ASSIGNED TASK -> Give back each line of the data exactly.

THE RECORDS ->
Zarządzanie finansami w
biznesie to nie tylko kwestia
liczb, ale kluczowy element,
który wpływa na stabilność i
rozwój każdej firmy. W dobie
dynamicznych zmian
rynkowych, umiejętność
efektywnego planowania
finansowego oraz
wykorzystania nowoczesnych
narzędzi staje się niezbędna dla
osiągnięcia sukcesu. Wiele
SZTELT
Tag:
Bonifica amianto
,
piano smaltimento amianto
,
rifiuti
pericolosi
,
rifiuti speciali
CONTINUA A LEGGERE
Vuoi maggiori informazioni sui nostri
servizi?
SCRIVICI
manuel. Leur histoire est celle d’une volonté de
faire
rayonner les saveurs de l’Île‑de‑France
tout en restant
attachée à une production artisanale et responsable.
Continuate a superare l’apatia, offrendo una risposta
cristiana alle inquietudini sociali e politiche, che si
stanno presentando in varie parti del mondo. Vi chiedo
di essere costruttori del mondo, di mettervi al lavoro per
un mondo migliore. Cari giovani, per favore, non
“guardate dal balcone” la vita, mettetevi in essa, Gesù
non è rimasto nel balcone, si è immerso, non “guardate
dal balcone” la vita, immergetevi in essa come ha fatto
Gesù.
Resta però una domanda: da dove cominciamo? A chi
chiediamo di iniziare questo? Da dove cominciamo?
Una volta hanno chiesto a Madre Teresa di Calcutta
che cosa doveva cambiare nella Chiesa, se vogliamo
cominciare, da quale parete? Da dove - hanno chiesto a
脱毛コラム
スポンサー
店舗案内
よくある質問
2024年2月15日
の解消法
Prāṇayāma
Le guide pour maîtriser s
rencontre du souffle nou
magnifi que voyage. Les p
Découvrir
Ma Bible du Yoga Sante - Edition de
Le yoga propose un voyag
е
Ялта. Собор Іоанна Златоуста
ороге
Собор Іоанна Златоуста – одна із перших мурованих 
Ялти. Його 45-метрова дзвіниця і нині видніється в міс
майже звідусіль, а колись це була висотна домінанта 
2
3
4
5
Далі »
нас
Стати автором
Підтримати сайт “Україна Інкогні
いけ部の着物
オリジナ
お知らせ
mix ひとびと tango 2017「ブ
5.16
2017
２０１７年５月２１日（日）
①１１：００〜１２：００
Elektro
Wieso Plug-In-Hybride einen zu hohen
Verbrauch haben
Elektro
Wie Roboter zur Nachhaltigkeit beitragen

EXPECTED ANSWER ->
Zarządzanie finansami w
biznesie to nie tylko kwestia
liczb, ale kluczowy element,
który wpływa na stabilność i
rozwój każdej firmy. W dobie
dynamicznych zmian
rynkowych, umiejętność
efektywnego planowania
finansowego oraz
wykorzystania nowoczesnych
narzędzi staje się niezbędna dla
osiągnięcia sukcesu. Wiele
SZTELT
Tag:
Bonifica amianto
,
piano smaltimento amianto
,
rifiuti
pericolosi
,
rifiuti speciali
CONTINUA A LEGGERE
Vuoi maggiori informazioni sui nostri
servizi?
SCRIVICI
manuel. Leur histoire est celle d’une volonté de
faire
rayonner les saveurs de l’Île‑de‑France
tout en restant
attachée à une production artisanale et responsable.
Continuate a superare l’apatia, offrendo una risposta
cristiana alle inquietudini sociali e politiche, che si
stanno presentando in varie parti del mondo. Vi chiedo
di essere costruttori del mondo, di mettervi al lavoro per
un mondo migliore. Cari giovani, per favore, non
“guardate dal balcone” la vita, mettetevi in essa, Gesù
non è rimasto nel balcone, si è immerso, non “guardate
dal balcone” la vita, immergetevi in essa come ha fatto
Gesù.
Resta però una domanda: da dove cominciamo? A chi
chiediamo di iniziare questo? Da dove cominciamo?
Una volta hanno chiesto a Madre Teresa di Calcutta
che cosa doveva cambiare nella Chiesa, se vogliamo
cominciare, da quale parete? Da dove - hanno chiesto a
脱毛コラム
スポンサー
店舗案内
よくある質問
2024年2月15日
の解消法
Prāṇayāma
Le guide pour maîtriser s
rencontre du souffle nou
magnifi que voyage. Les p
Découvrir
Ma Bible du Yoga Sante - Edition de
Le yoga propose un voyag
е
Ялта. Собор Іоанна Златоуста
ороге
Собор Іоанна Златоуста – одна із перших мурованих 
Ялти. Його 45-метрова дзвіниця і нині видніється в міс
майже звідусіль, а колись це була висотна домінанта 
2
3
4
5
Далі »
нас
Стати автором
Підтримати сайт “Україна Інкогні
いけ部の着物
オリジナ
お知らせ
mix ひとびと tango 2017「ブ
5.16
2017
２０１７年５月２１日（日）
①１１：００〜１２：００
Elektro
Wieso Plug-In-Hybride einen zu hohen
Verbrauch haben
Elektro
Wie Roboter zur Nachhaltigkeit beitragen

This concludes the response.